Hawick Salvation Army handed out a record 100 food parcels this week.
The charity has pulled out all the stops in a bid ensure no one goes hungry over the festive period and food bank organiser Evelyn Sangster says she’s been overwhelmed at the generosity of Teries.
Speaking to the Hawick News on Tuesday, Mrs Sangster said: “The people of Hawick have been brilliant. They have given so much. I have even had folk stop me on the street with donations of £20 and £50 for the food bank. It really is uplifting to see such generosity. And I would also like to thank the Hawick News for helping to highlight this huge problem.”
However, as the New Year approaches, Mrs Sangster sees no let-up in demand, adding: “This has been the busiest time ever. We have been inundated with requests and referrals for help.

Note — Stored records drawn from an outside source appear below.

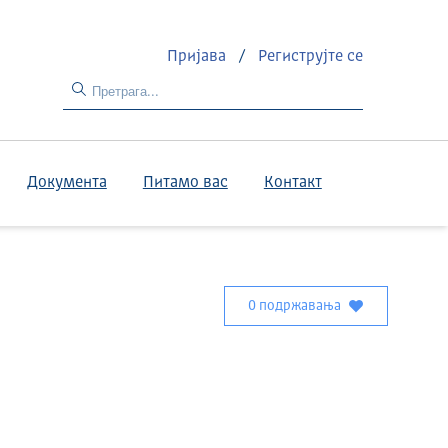
Пријава
/
Региструјте се
Документа
Питамо вас
Контакт
0 подржавања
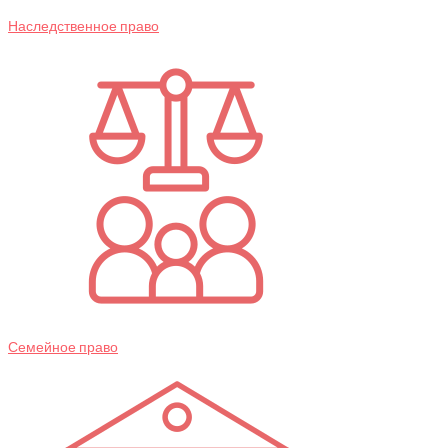
Наследственное право
Семейное право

“We get referrals from Social Security, Citizens Advice Bureau, the Welfare Fund and Criminal Justice. The situation is getting worse, and something that affects all age groups.
“We usually deliver around 40 parcels a month but in the last week we have handed out 100. The situation is dire. Some people only have the clothes they stand up in. And that is a really sad position to be in.
“We are seeing some real poverty and to be perfectly honest I never thought I would see this in my own country. It is really awful.”
And as part of the Toys for Families Appeal, many Hawick youngsters will also benefit over the festive period.
Mrs Sangster, whose husband Gilbert is also a Salvation Army member, added: “Hopefully we are able to make a difference to some people. And the toys will mean a lot to the youngsters. We have also been able to help folk with bedding and toiletries.”
Mrs Sangster explained that the food parcels handed out contain essentials required for day-to-day living: “These are things most folk take for granted and include, bread and butter, soup, tinned beans, spaghetti and meat, potatoes, veg, tinned fish, tea, coffee, pasta sauce and puddings.”
However, Mrs Sangster fears the New Year with planned changes to the way benefits are paid may mean an ever greater drain on resources.
“I have set up a meeting between myself and local and national politicians for the New Year.
The new Universal Credit, which will see a change in the way housing benefit is paid, may well add to the problems many folk are experiencing.”